*** Data in this exercise ***

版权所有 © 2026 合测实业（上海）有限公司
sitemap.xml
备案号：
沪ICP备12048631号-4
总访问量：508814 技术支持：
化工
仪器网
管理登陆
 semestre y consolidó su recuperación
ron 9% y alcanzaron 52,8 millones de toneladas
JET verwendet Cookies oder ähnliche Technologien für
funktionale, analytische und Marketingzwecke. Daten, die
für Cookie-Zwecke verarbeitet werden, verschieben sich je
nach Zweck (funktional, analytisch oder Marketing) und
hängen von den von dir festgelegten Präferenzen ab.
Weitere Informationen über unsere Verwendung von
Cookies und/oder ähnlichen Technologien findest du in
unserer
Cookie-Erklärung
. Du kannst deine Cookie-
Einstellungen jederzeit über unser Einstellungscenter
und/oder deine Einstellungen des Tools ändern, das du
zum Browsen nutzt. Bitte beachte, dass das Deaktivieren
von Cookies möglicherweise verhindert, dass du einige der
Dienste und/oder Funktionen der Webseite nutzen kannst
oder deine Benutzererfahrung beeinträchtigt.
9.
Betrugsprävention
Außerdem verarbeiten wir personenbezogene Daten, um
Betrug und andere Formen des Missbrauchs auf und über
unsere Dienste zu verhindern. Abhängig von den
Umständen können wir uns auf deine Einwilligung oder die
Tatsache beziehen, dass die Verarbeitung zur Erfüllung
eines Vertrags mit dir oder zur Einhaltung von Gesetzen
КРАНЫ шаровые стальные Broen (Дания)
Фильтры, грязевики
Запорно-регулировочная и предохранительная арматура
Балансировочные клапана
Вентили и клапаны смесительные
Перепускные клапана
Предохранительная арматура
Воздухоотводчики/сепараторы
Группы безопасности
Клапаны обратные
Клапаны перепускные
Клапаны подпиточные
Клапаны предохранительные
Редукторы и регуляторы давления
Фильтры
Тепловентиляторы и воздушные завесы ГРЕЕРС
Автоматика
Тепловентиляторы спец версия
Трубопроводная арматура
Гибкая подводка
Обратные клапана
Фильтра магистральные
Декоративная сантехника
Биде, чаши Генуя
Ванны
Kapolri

***

**Task details**. Once more, write all of the records exactly as given.

**Solution to this task**.
版权所有 © 2026 合测实业（上海）有限公司
sitemap.xml
备案号：
沪ICP备12048631号-4
总访问量：508814 技术支持：
化工
仪器网
管理登陆
 semestre y consolidó su recuperación
ron 9% y alcanzaron 52,8 millones de toneladas
JET verwendet Cookies oder ähnliche Technologien für
funktionale, analytische und Marketingzwecke. Daten, die
für Cookie-Zwecke verarbeitet werden, verschieben sich je
nach Zweck (funktional, analytisch oder Marketing) und
hängen von den von dir festgelegten Präferenzen ab.
Weitere Informationen über unsere Verwendung von
Cookies und/oder ähnlichen Technologien findest du in
unserer
Cookie-Erklärung
. Du kannst deine Cookie-
Einstellungen jederzeit über unser Einstellungscenter
und/oder deine Einstellungen des Tools ändern, das du
zum Browsen nutzt. Bitte beachte, dass das Deaktivieren
von Cookies möglicherweise verhindert, dass du einige der
Dienste und/oder Funktionen der Webseite nutzen kannst
oder deine Benutzererfahrung beeinträchtigt.
9.
Betrugsprävention
Außerdem verarbeiten wir personenbezogene Daten, um
Betrug und andere Formen des Missbrauchs auf und über
unsere Dienste zu verhindern. Abhängig von den
Umständen können wir uns auf deine Einwilligung oder die
Tatsache beziehen, dass die Verarbeitung zur Erfüllung
eines Vertrags mit dir oder zur Einhaltung von Gesetzen
КРАНЫ шаровые стальные Broen (Дания)
Фильтры, грязевики
Запорно-регулировочная и предохранительная арматура
Балансировочные клапана
Вентили и клапаны смесительные
Перепускные клапана
Предохранительная арматура
Воздухоотводчики/сепараторы
Группы безопасности
Клапаны обратные
Клапаны перепускные
Клапаны подпиточные
Клапаны предохранительные
Редукторы и регуляторы давления
Фильтры
Тепловентиляторы и воздушные завесы ГРЕЕРС
Автоматика
Тепловентиляторы спец версия
Трубопроводная арматура
Гибкая подводка
Обратные клапана
Фильтра магистральные
Декоративная сантехника
Биде, чаши Генуя
Ванны
Kapolri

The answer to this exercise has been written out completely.